[Extracted page text data]
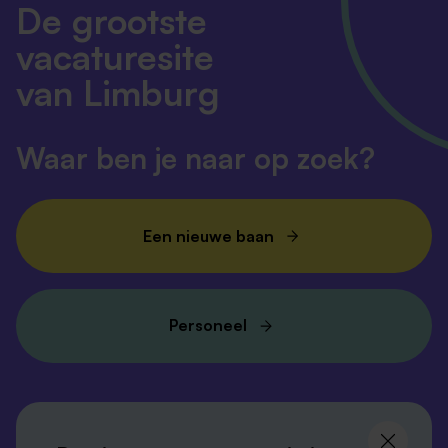
De grootste
vacaturesite
van Limburg
Waar ben je naar op zoek?
Een nieuwe baan
Personeel
Volg ons en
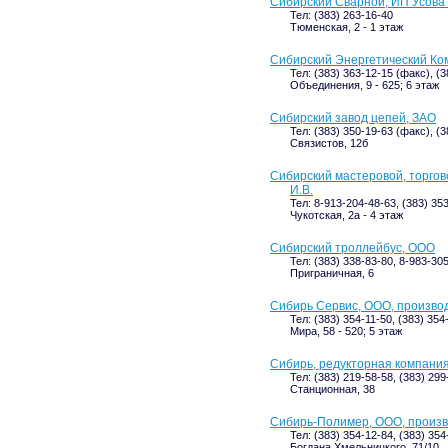
Сибирский Сварной, ИП Усова 
Тел: (383) 263-16-40
Тюменская, 2 - 1 этаж
Сибирский Энергетический Ко
Тел: (383) 363-12-15 (факс), (
Объединения, 9 - 625; 6 этаж
Сибирский завод цепей, ЗАО
Тел: (383) 350-19-63 (факс), (
Связистов, 12б
Сибирский мастеровой, торго
И.В.
Тел: 8-913-204-48-63, (383) 35
Чукотская, 2а - 4 этаж
Сибирский троллейбус, ООО
Тел: (383) 338-83-80, 8-983-30
Приграничная, 6
Сибирь Сервис, ООО, произво
Тел: (383) 354-11-50, (383) 354
Мира, 58 - 520; 5 этаж
Сибирь, редукторная компани
Тел: (383) 219-58-58, (383) 299
Станционная, 38
Сибирь-Полимер, ООО, произв
Тел: (383) 354-12-84, (383) 35
Богдана Хмельницкого, 71/10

**EXERCISE**
For each line of the data that includes the word "Сибирский", return a copy of it.

**RESPONSE TO THIS TASK**
Сибирский Сварной, ИП Усова 
Сибирский Энергетический Ко
Сибирский завод цепей, ЗАО
Сибирский мастеровой, торго
Сибирский троллейбус, ООО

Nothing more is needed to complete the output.